La mémoire est un pays

Publié le par la freniere

La mémoire est un pays qui ne semble pas guérir. Elle charrie les blessures d’antan, les scories, les cicatrices mémorielles, les traces, les défaites, les égarements de la raison. C‘est une sorte de maladie imaginaire dont je souffre moi aussi. Les arbres en hiver sont pleins de larmes gelées. Les plantes sont pleines de sève au printemps. Les feuilles rougissent en automne. Les fleurs en été sont pleines de couleurs. Je crée un feu avec les cendres, une lumière avec de l’ombre, des phrases avec des mots, un homme avec un corps, une âme avec un homme.

Dans le murmure du silence, l’orchestre joue pianissimo. Le batteur joue du balai sur la caisse claire. Guilbeault fait glisser ses cordes rouges sur la peau noire de Mingus. Chaque écoute est une bulle de musique où s’égrènent les arpèges du piano. Deveault étire ses doigts sur le clavier. La clarinette de Bélanger se mêle au saxophone de Derome, la trompette de Jolicoeur aux rythmes des cymbales de Lavergne. À l’archet, au cuivre, aux notes blanches et noires, l’ossature de l’oreille s’enveloppe d’un épiderme musical.

Qu’elle tombe plus tôt ou plus tard, c’est la même pluie qui arrose la terre. L’eau des ruisseaux coule comme un fil de lumière, la lame d’un couteau, un éclair d’orage ou un rayon laser. Le dialogue est une communion d’essences. Le vent mollit quand il veut. On vit avec ses rêves comme la blessure avec son sang, le malade avec son mal. Je m’entoure de nature et hume tous les fruits. Je m’accroche aux racines. Le souffle du silence fait partie du langage.

Des oiseaux minuscules viennent picorer mes mots. Leur chiasse se mêle aux taches d’encre. Grelottant dans leurs squats, les sdf sont les seuls à croire aux châteaux en Espagne. Ils en espèrent la chaleur et le croquant du pain. Dans l’espace qui sépare chacun, nous habitons le souffle. La pauvreté est le luxe de la misère. La condition sociale encourage la tolérance. Une langue se verse au flot des autres langues. J’entends le silence dans les mots qu’on écrit. Je peux voir les images entre les parenthèses. Elles sont comme les nuages dans le ciel, les mages au milieu du réel. Elles flottent dans l’épaisseur des marges. Elles font la chasse-galerie pour traverser le temps.

Je bois du ciel. Je mange des racines. Il faut se contenter du soleil et de l’eau., du blé qui pousse, du bleu qui tousse, des fleurs qui éclosent. Il faut se satisfaire des plantes et de la chlorophylle. Ce qui nous chasse du monde nous y rattache aussi. Le feu et l’air se mélangent, les images et les mots, l’âme et la chair. Il n’y a pas de bon ou de mauvais amour. Il y a ce qu’on en fait. La maladie suppose la guérison, la blessure le remède. Sous le pansement des mots, le sens perd son sang et tache le papier. De gribouillis en gribouillis, je découvre le monde.

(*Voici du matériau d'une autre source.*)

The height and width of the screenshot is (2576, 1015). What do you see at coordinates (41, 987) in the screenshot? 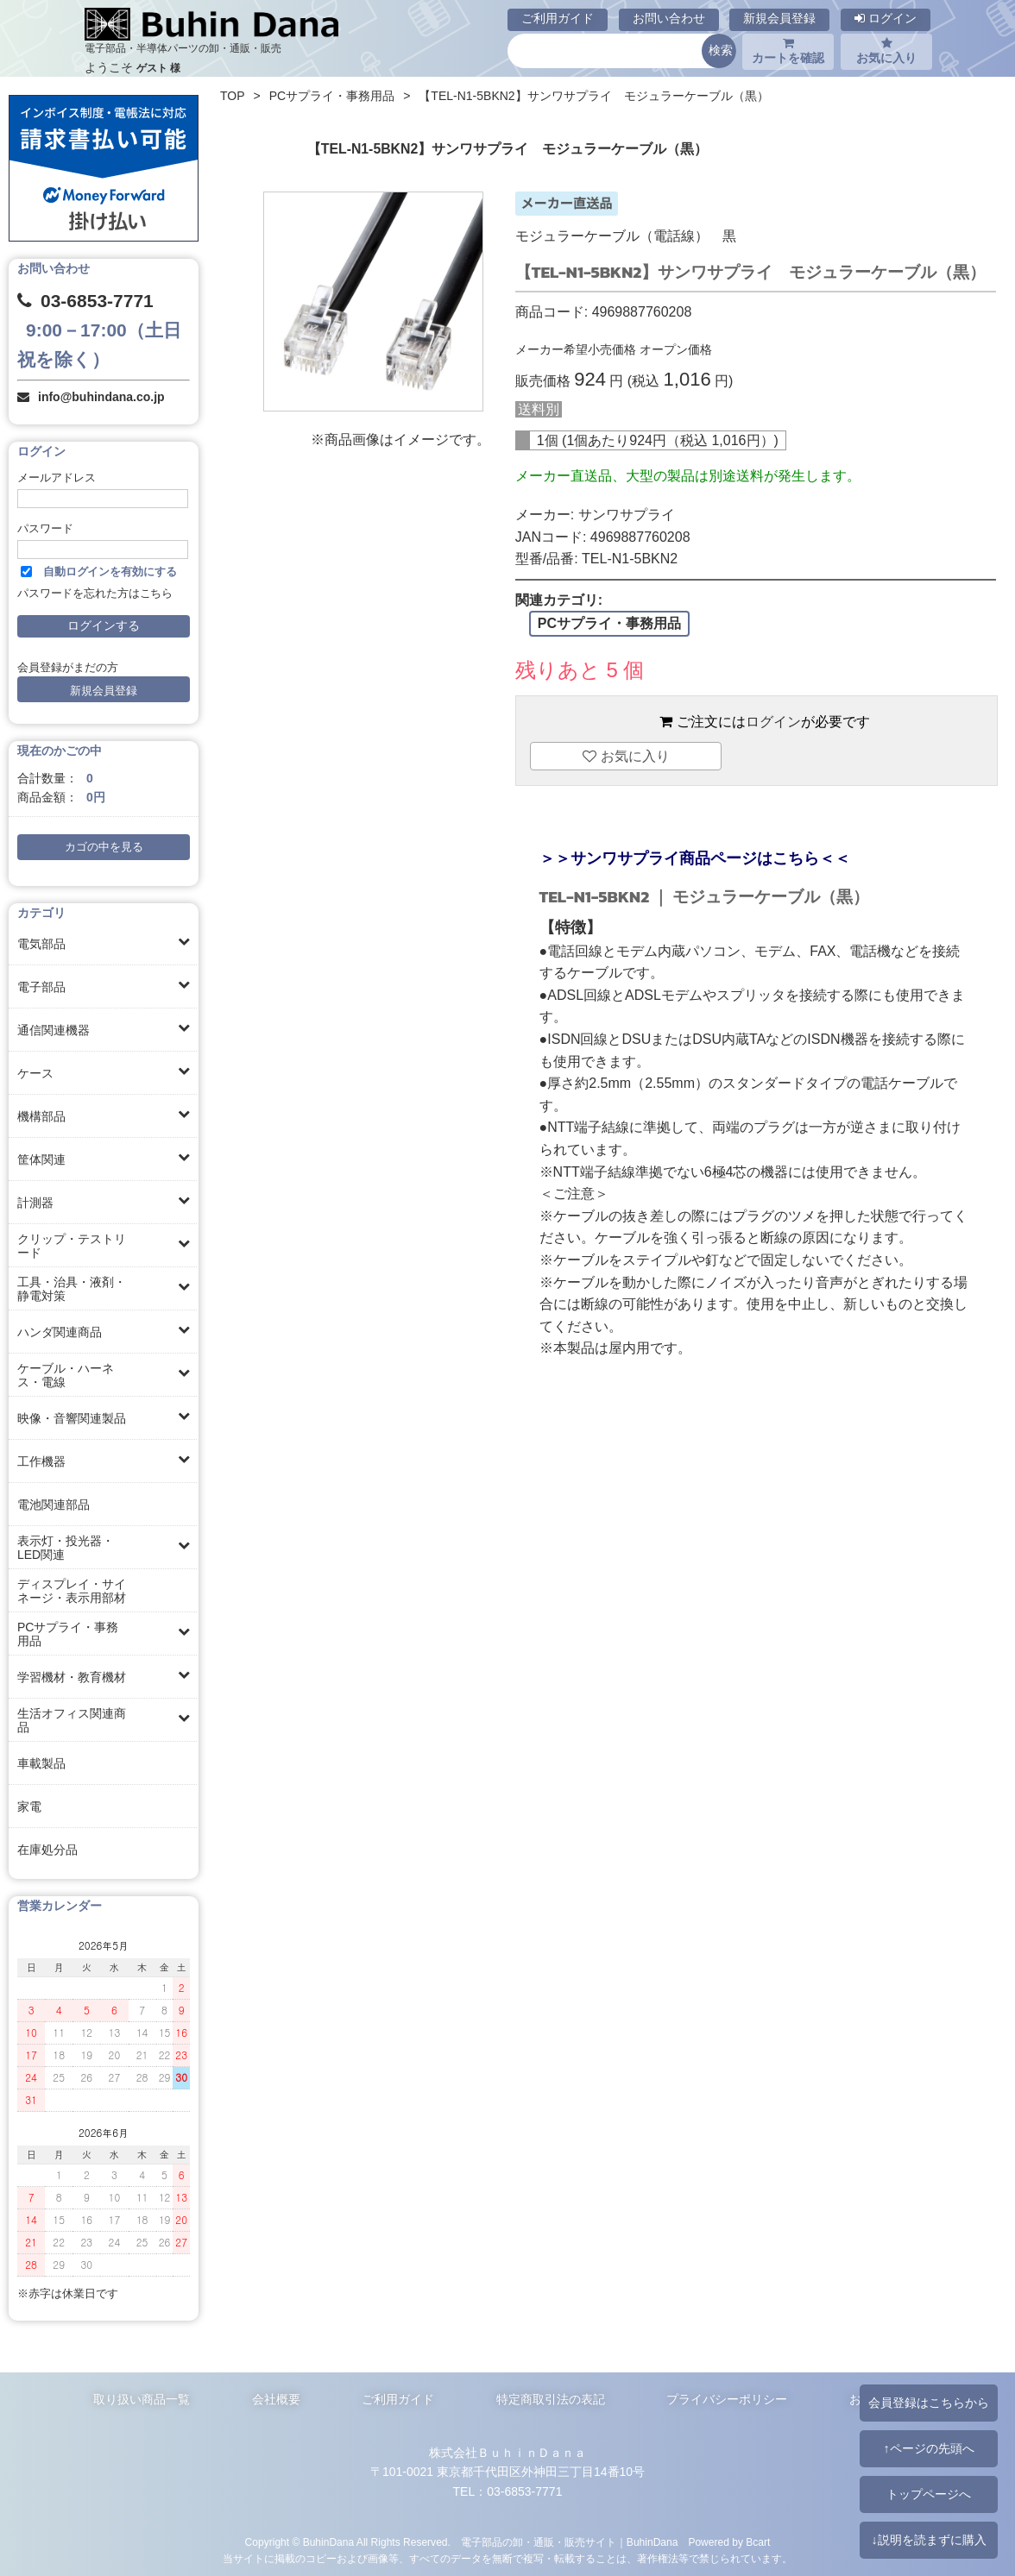
I see `電子部品` at bounding box center [41, 987].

Il y a ceux qui vivent et tous ceux qui ont peur, ceux qui pleurent et en meurent. Il y a ceux qui osent affronter le malheur. Il y a le sang, la sève, le mucus. Il y a les tripes l’âme et le cœur. Il y a le temps qui passe ou qui ne passe pas, l’espace qu’on respire, la couleur des choses. Il y a le feu, le vent, le froid. Il y a l’éclair et le tonnerre, l’averse et le beau temps, les bûches d’érable et la sueur, la chair de poule, la semelle de botte, le pain du jour, le vin du soir. Il y a ceux qui préfère la haine à l’amour de chacun, la gâchette à l’épine du rosier, la garcette au bois du coudrier, la purée de cailloux à la compote de fruits, une gorgée de sable à l’eau fraîche des ruisseaux.